But in this summary there is no mention made of the literary qualities which it is here proposed to consider. They are as completely ignored as if the very suggestion of their presence were profanation.

II.

The presumption is that in such a book, or rather collection of books as the Bible, the elements of Wit and Humor would be found. We have here the best historical, poetical, and moral works of a whole people. These documents cover in time more than a millennium and a half. It is more than probable that during that time amusing incidents occurred, even in connection with the religious trend of the history, some of which would be reported; that grotesque and odd characters existed, some of whom would be described, and their sayings and doings noted; that among the moral teachers of the people, there were some at least, who would point their precepts with wit and edge their rebukes with sarcasm. We should expect to find all these things, as we should expect to find pathos or sublimity. The humorous is just as legitimate in literature and quite as much an element of influence. It glows in all the other great books which have shaped the life and thought of mankind; and it is only fair to presume that we shall find its light shining from those pages that have been most potent of all.
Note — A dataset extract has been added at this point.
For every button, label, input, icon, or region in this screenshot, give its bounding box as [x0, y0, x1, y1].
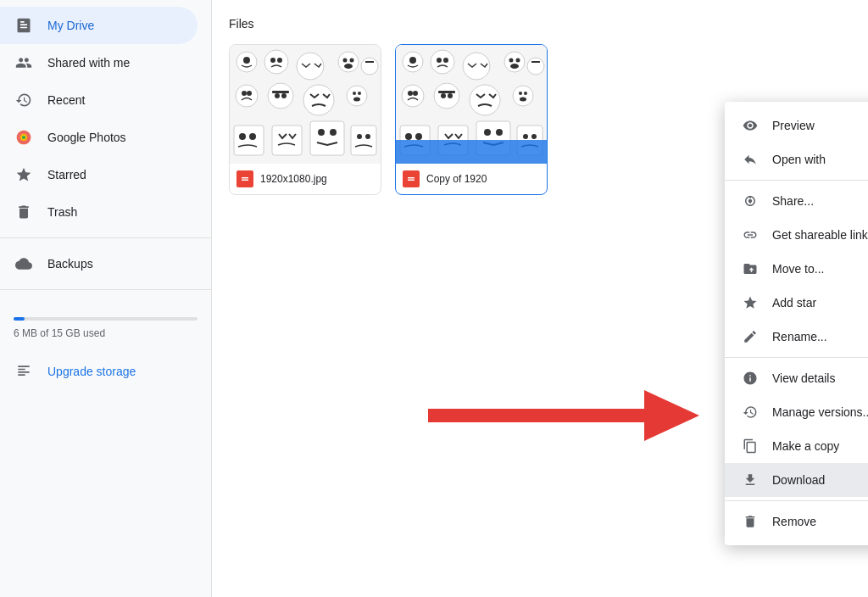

But is not “the volume of this book” a serious one? Is it not profoundly in earnest? Are not its themes most solemn? Is not its purpose the highest under heaven, the most important to the inhabitants of earth? The conclusion, however, that the questioner has in mind is by no means inevitable. It is a mistake to suppose that humor is incompatible with seriousness, earnestness and solemnity. “As in one of my lectures,” says Henry Reed, “I spoke of attempting to draw too precise a line around sacred literature, making it too much a thing apart, so in regard to the literature of wit and humor. I shall be very sorry, if such a title as that which I have been obliged to use, led any one to think of it as of a more distinctive existence than is the case, instead of regarding those faculties as pervading the literature in various degrees, and thus forming some of the elements of its life. I shall have occasion to trace these elements in close connection with elements of tragedy, and to show how the processes we generalize under the names of wit and humor are kindred with the most intense passion and the deepest feeling.”